A far more relaxed ferry ride dropped us off in George Town on Penang Island. The city was sizable, but the area around Fort Cornwallis was quaint with small shopping areas like “Little India”. Actually, this area was recognized as a UNESCO World Heritage Site in 2008 because it represented an exceptional example of a multi-cultural trading town in Southeast Asia with unique architecture and lifestyle. The rain came and went so Jess and I were happy to drop off gear at our hotel. We visited Kapitan Keling Mosque and tried to get a drink at the rooftop bar of the Kontar, but lightning prevented anyone from going on deck. Instead, we found a dim sum place and I gorged on dumplings until I couldn’t see straight. Jess managed to exercise self-control, which I couldn’t understand as we were being faced by an endless supply of such wonderfully scrumptious packets of happiness. Somewhere along the way we also snagged a quarter of a durian. It’s a horrifically stinky fruit but tastes ok if you pinch your nose. Jess and I watched in amazement when a small Asian woman devoured an entire fruit without gagging.

In the morning, we walked in the rain to a ferry to a bus station that took us to Kuala Lumpur. I think taking the train would have been slightly nicer, but the bus worked out well. Then we took a metro across town to the Bukit Bintang district and our 5-star Marriott across the street from the Pavilion KL, a grandiose shopping center with Louis Vuitton, Prada, and other fashion shops that I had zero interest in visiting. We walked the surface streets past dozens of construction jobs to the Petronas Twin Towers and KLCC Park. It was interesting to see the famous bridge halfway up the towers by day, but the towers were far more spectacular at night when they seem to glow with rings of light. The evening was unexciting: we strolled the mostly-closed KL Citywalk and purchased a celebratory Pina Colada (which is taxed something like 300% because Malaysia is a Muslim country). We did finally figure out the series of skyways on the way back to the hotel though, so that was far more pleasant to stay out of the rush-hour traffic.

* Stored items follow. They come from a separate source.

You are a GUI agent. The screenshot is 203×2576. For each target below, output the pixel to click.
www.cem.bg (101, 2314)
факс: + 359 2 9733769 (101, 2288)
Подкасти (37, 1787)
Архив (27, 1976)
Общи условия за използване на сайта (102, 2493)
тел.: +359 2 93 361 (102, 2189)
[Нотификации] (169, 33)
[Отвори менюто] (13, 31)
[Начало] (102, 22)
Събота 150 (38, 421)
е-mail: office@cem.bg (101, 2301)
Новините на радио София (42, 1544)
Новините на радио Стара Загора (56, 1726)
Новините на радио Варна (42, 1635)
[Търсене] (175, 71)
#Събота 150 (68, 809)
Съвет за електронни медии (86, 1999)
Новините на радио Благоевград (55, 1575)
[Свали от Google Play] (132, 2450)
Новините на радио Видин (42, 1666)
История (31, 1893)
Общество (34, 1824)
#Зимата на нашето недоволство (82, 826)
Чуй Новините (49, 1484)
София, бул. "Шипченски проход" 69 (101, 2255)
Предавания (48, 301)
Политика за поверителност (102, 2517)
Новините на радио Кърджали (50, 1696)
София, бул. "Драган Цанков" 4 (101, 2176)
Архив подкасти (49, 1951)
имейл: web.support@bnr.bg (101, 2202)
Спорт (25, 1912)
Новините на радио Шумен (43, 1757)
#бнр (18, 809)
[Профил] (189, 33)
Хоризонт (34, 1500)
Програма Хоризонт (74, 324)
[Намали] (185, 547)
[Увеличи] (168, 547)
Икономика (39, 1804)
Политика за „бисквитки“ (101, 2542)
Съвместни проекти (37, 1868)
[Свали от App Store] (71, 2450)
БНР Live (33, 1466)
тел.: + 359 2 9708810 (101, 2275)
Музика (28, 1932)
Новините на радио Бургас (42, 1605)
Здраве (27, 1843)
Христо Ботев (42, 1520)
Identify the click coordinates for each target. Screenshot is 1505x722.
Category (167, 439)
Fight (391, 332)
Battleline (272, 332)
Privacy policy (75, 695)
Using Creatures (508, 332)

On our final day in Malaysia, we took the metro to Batu Caves. Initially, we (accidentally) visited a very strange, neon-powered collection of ‘psychedelic dioramas’ in Ramayana Cave, named because the oddly sculpted characters depicted the Indian story of Ramayana. Feeling confused, Jess and I walked along the shops until we discovered the actual Batu Cave, along with hordes of tourist buses. We climbed the 272 steps past the golden Murugan statue to the monstrous Cathedral Cave. Passing through this cavern, you climb another set of stairs to an open limestone room with a Hindu Temple and mischievous monkeys. We saw one woman have her lunch striped from her hands. On our way down the main stairwell, we decided to do the Dark Cave tour. It included nice cave features (columns, curtains, stalactites, gour pools, etc.) and critters (crickets, bats), but we didn’t see the famous trap-door spider. We did some fast shopping at the gift shop and then it was Ubering to the hotel and airport to head further south.

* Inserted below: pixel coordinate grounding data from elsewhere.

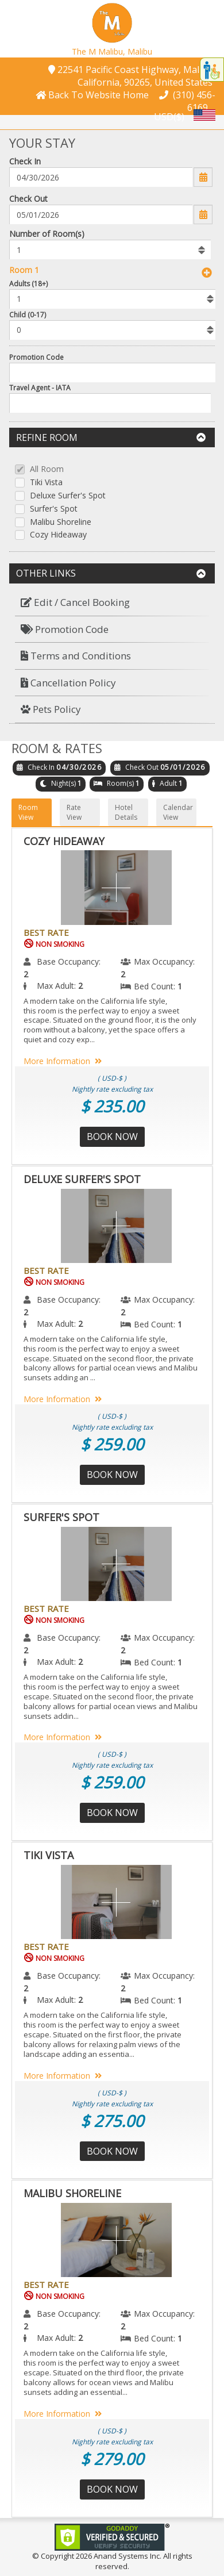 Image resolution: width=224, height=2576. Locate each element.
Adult (168, 783)
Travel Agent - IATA (40, 388)
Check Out (28, 198)
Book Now (112, 1136)
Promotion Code (36, 357)
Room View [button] (28, 812)
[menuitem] (112, 602)
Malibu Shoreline (60, 522)
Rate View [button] (74, 812)
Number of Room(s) (46, 233)
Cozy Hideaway (58, 535)
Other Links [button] (111, 573)
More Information (65, 1060)
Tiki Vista (46, 482)
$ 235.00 (112, 1106)
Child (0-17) (27, 315)
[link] (112, 2536)
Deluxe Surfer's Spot (68, 496)
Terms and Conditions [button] (76, 655)
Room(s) (120, 783)
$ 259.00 (112, 1444)
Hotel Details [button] (126, 812)
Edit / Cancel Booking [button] (75, 602)
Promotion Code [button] (65, 629)
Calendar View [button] (178, 812)
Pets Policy (51, 709)
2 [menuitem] (26, 974)
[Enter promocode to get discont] (114, 372)
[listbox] (110, 249)
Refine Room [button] (111, 437)
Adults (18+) (28, 284)
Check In (25, 161)
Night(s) (63, 783)
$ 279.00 (112, 2459)
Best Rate (46, 932)
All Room (47, 469)
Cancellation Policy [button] (68, 682)
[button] (112, 22)
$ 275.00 (112, 2121)
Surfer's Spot (54, 509)
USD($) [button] (169, 116)
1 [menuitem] (179, 986) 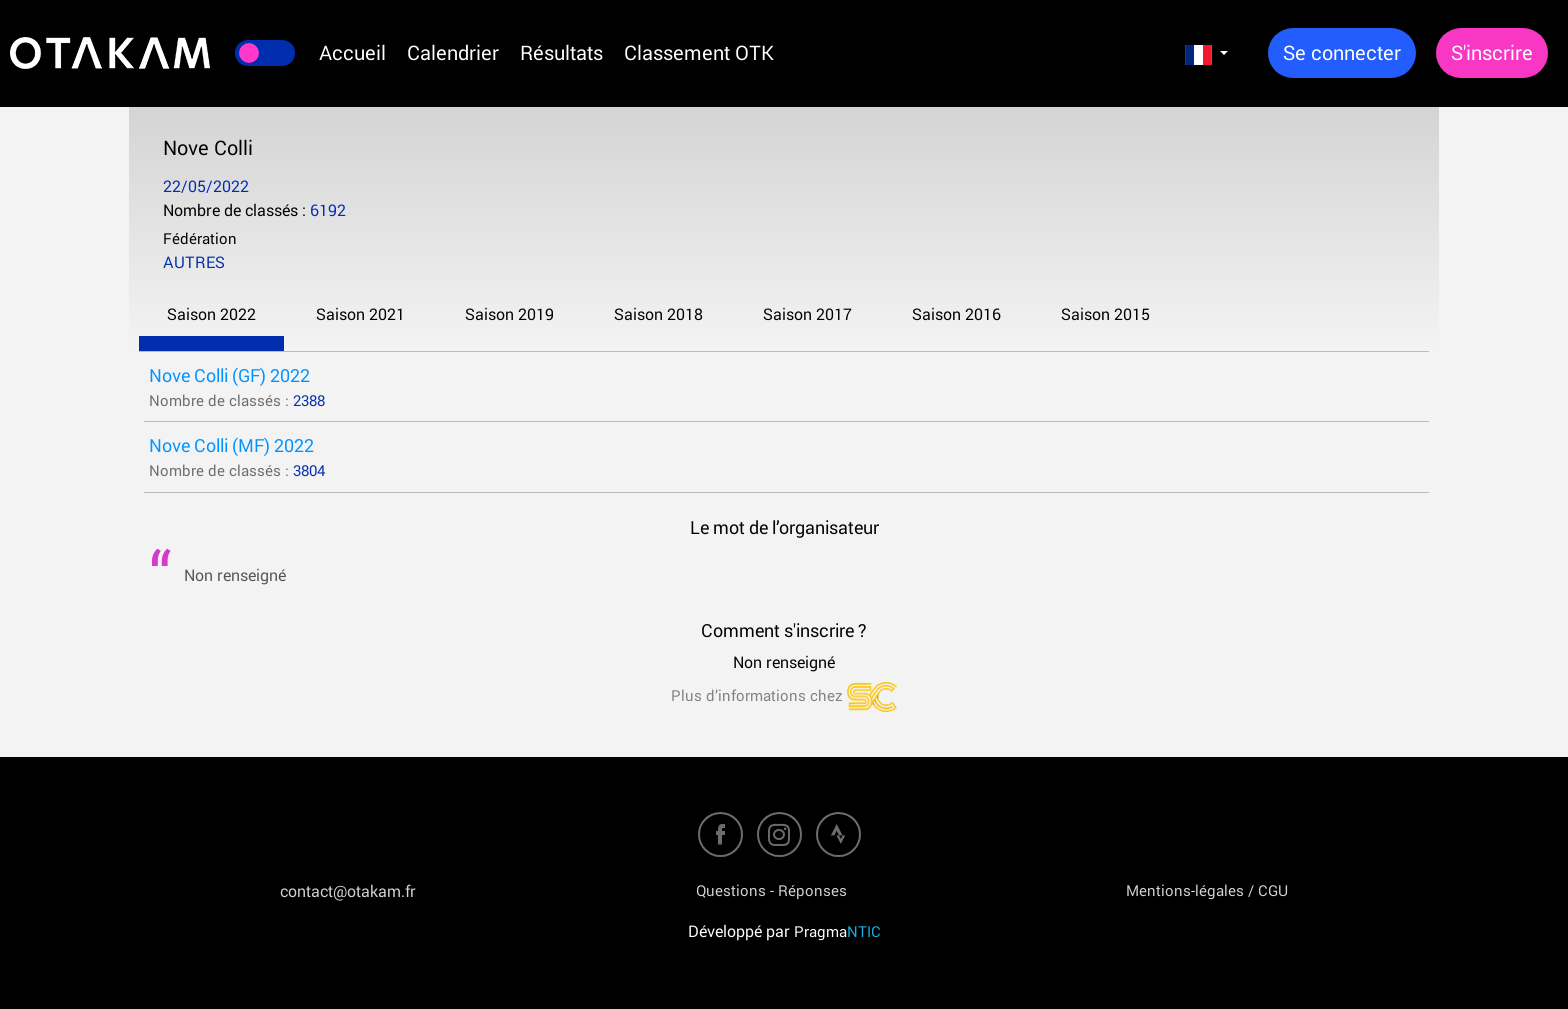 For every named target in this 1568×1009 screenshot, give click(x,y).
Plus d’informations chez (784, 695)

The way the flights worked out, Jess got to Singapore a couple hours before I did. I met her at our hotel and we linked up with Mervyn, my first grad school advisor from Georgia Tech. We hadn’t seen one another for 12 years (!) but hit it off talking about complexity theory, former colleagues, and the future of technology. He was nice enough to show Jess and I to a section of town tourists don’t often visit: Eminent Frog Porridge. A Chinese run establishment that served bowls of whole cooked frogs slathered in sauce. The frogs were pretty good actually and I ate a couple of them. But Merv wanted to give us the authentic Singapore experience and ordered a feast of chili crabs, prawns, fried rice, and veggies. It was a flavor rollercoaster. We then got a couple drinks (including a Singapore Sling for Jess) at the Bungy Bar at Clarke Quay. It was nice to sit along the Singapore River and reminisce about a part of my life that seems so long ago.

Early the next morning, Jess and I were on a plane heading back stateside and somewhere around 24 hours of travel later we were comfortably back in burque.